Every investor would love to stumble upon the perfect stock. But will you ever really find a stock that provides everything you could possibly want?
One thing's for sure: You'll never discover truly great investments unless you actively look for them. Let's discuss the ideal qualities of a perfect stock, then decide if Morgan Stanley (NYSE: MS ) fits the bill.
The quest for perfection
Stocks that look great based on one factor may prove horrible elsewhere, making due diligence a crucial part of your investing research. The best stocks excel in many different areas, including these important factors:
- Growth. Expanding businesses show healthy revenue growth. While past growth is no guarantee that revenue will keep rising, it's certainly a better sign than a stagnant top line.
- Margins. Higher sales mean nothing if a company can't produce profits from them. Strong margins ensure that company can turn revenue into profit.
- Balance sheet. At debt-laden companies, banks and bondholders compete with shareholders for management's attention. Companies with strong balance sheets don't have to worry about the distraction of debt.
- Money-making opportunities. Return on equity helps measure how well a company is finding opportunities to turn its resources into profitable business endeavors.
- Valuation. You can't afford to pay too much for even the best companies. By using normalized figures, you can see how a stock's simple earnings multiple fits into a longer-term context.
- Dividends. For tangible proof of profits, a check to shareholders every three months can't be beat. Companies with solid dividends and strong commitments to increasing payouts treat shareholders well.
With those factors in mind, let's take a closer look at Morgan Stanley.
What We Want to See
Pass or Fail?
|Growth||5-Year Annual Revenue Growth > 15%||(0.2%)||Fail|
|1-Year Revenue Growth > 12%||(5.1%)||Fail|
|Margins||Gross Margin > 35%||88.1%||Pass|
|Net Margin > 15%||8.3%||Fail|
|Balance Sheet||Debt to Equity < 50%||528.5%||Fail|
|Current Ratio > 1.3||1.60||Pass|
|Opportunities||Return on Equity > 15%||4.3%||Fail|
|Valuation||Normalized P/E < 20||9.78||Pass|
|Dividends||Current Yield > 2%||1.4%||Fail|
|5-Year Dividend Growth > 10%||(28.6%)||Fail|
|Total Score||3 out of 10|
Source: S&P Capital IQ. Total score = number of passes.
Since we looked at Morgan Stanley last year, the company hasn't improved on its three-point score. The stock has been stuck in the doldrums, though, with a 15% drop over the past year.

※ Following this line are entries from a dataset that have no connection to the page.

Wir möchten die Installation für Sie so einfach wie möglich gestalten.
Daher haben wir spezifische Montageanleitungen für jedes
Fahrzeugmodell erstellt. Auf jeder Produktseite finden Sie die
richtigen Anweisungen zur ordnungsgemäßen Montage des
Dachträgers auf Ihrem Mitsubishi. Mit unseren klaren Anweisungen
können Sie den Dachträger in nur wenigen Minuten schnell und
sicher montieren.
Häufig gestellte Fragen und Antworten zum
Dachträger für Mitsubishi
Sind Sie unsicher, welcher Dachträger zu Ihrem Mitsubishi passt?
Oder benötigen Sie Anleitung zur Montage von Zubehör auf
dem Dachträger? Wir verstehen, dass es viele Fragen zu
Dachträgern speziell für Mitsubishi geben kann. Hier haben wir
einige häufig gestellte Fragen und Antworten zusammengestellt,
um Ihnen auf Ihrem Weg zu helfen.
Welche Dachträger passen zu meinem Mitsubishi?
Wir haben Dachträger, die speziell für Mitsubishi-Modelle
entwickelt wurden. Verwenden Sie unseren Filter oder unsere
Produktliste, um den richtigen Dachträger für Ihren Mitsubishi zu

Morgan Stanley has been squarely in the limelight lately, and not in a good way. As lead underwriter for the Facebook (Nasdaq: FB ) IPO, Morgan Stanley found itself in the hot seat when the social media giant's IPO got off to a rough start, with trading glitches that led to opening-day delays eventually leading to severe price declines that have shaved off half of Facebook's value in just a few months.
Fallout from the Facebook debacle could severely hurt Morgan Stanley's future. In 2011, the company led all IPO underwriters with nearly $10 billion in proceeds, beating out Bank of America (NYSE: BAC ) and its Merrill Lynch unit, along with Goldman Sachs and JPMorgan (NYSE: JPM ) . Reputational damage could cost Morgan Stanley its leadership role, although the company is fighting hard to retain its edge.
Moreover, brokers are facing a tough environment right now. The rate environment has led to lower investment income, which has hurt both Goldman and E*TRADE Financial (Nasdaq: ETFC ) along with Morgan Stanley. With the Fed likely to keep rates low for a long time, those headwinds aren't going away anytime soon.
For Morgan Stanley to improve, it needs to get past the Facebook troubles and re-establish itself as a major Wall Street player. If it can do that, then its relatively cheap valuation gives the stock plenty of room to run.
No stock is a sure thing, but some stocks are a lot closer to perfect than others. By looking for the perfect stock, you'll go a long way toward improving your investing prowess and learning how to separate out the best investments from the rest.